Should We Abandon the Cloud?

It's been a bad month for the cloud.

First there was the major Amazon EC2 (Elastic Cloud) outage April 21-22 that brought down many business and websites. Some of the data was unrecoverable and transactions were lost.

Next, the May 10-13 outage of Microsoft's cloud based email and Office services (Business Productivity Online Suite) caused major angst among its customers who thought that the cloud offered increased reliability.

Then we had the May 11-13 Google Blogger outage which brought down editing, commenting, and content for thousands of blogs.

Outages from the 3 largest providers of cloud services within a 2 week period does not bode well.

Yesterday, Twitter went down as well.

Many have suggested we abandon a cloud only strategy.

Should we abandon the cloud for healthcare? Absolutely not.

Should we reset our expectations that highly reliable, secure computing can be provided at very low cost by "top men" in the cloud? Absolutely yes.

I am a cloud provider. At my Harvard Medical School Data Center, I provide 4000 Cores and 2 petabytes of data to thousands of faculty and staff. At BIDMC, I provide 500 virtualized servers and a petabyte of data to 12,000 users. Our BIDPO/BIDMC Community EHR Private Cloud provides electronic health records to 300 providers.

I know what it takes to provide 99.999% uptime. Multiple redundant data centers, clustered servers, arrays of tiered storage, and extraordinary power engineering.

With all of this amazing infrastructure comes complexity. With complexity comes unanticipated consequences, change control challenges, and human causes of failure.

Let's look at the downtime I've had this year.

1.  BIDMC has a highly redundant, geographically dispersed Domain Name System (DNS) architecture. It theory it should not be able to fail. In practice it did. The vendor was attempting to add features that would make us even more resilient. Instead of making changes to a test DNS appliance, they accidentally made changes to a production DNS appliance. We experienced downtime in several of our applications.

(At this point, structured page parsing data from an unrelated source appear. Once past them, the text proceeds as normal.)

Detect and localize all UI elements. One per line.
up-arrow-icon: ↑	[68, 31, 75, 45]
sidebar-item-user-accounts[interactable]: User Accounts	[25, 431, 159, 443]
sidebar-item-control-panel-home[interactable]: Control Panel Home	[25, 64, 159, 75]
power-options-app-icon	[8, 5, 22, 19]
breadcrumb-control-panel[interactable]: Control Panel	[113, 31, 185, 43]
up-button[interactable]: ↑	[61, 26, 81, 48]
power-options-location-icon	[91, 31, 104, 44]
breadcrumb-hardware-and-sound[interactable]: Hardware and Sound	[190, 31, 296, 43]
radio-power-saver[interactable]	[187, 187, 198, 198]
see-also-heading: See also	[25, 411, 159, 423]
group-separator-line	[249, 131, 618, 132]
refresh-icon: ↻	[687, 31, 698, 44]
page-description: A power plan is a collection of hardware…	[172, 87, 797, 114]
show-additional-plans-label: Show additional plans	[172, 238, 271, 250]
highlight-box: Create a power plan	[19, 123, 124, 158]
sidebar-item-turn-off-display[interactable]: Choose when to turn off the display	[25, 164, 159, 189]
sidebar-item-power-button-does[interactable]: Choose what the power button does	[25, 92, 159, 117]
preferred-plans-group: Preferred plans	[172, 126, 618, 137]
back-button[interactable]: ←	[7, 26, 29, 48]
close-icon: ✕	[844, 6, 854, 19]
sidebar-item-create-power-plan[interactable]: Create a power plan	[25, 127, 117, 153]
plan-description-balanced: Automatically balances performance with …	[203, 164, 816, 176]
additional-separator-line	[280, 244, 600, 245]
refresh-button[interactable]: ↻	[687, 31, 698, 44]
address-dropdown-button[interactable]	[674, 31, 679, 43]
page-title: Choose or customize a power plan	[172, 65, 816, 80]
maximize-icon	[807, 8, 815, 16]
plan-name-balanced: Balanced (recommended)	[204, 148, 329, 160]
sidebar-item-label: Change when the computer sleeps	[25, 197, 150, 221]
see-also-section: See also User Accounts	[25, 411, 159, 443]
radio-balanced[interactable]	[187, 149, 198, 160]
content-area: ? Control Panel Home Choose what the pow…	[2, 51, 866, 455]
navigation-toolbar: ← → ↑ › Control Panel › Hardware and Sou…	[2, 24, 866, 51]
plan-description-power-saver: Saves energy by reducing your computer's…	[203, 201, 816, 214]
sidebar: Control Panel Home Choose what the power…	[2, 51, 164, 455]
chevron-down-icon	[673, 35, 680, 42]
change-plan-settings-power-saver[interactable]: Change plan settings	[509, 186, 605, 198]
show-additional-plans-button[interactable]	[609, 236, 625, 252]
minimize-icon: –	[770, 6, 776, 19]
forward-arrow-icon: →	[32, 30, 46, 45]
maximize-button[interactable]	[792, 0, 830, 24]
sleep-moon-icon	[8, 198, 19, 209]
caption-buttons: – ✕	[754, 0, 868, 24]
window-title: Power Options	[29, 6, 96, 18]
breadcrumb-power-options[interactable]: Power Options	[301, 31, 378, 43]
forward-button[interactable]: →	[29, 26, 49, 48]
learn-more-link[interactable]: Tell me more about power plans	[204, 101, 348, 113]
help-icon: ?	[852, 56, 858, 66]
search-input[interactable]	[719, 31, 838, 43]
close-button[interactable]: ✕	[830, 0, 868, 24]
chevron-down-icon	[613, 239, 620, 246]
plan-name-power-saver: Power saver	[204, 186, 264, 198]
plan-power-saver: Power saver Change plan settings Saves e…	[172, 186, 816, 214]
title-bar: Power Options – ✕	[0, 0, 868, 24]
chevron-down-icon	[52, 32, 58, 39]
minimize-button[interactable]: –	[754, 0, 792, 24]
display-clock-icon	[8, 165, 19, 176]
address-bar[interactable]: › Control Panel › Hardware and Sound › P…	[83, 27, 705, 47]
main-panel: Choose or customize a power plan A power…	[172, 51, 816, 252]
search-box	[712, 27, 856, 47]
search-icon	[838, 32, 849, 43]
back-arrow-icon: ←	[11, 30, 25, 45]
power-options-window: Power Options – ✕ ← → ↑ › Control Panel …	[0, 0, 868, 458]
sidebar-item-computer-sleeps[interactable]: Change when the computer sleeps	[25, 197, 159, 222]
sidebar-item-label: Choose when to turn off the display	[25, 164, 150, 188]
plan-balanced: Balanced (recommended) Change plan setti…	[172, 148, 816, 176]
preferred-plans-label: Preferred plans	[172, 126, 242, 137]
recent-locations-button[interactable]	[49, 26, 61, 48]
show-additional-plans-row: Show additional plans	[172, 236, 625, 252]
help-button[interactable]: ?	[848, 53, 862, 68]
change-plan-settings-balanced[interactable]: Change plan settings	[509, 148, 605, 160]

2.  HMS has clustered thousands of computing cores together to create a highly robust community resource connected to a petabyte of distributed storage nodes. In theory is should be invincible. In practice it went down. A user with limited high performance computing experience launched a poorly written job to 400 cores in parallel that caused a core dump every second contending for the same disk space. Storage was overwhelmed and went offline for numerous applications.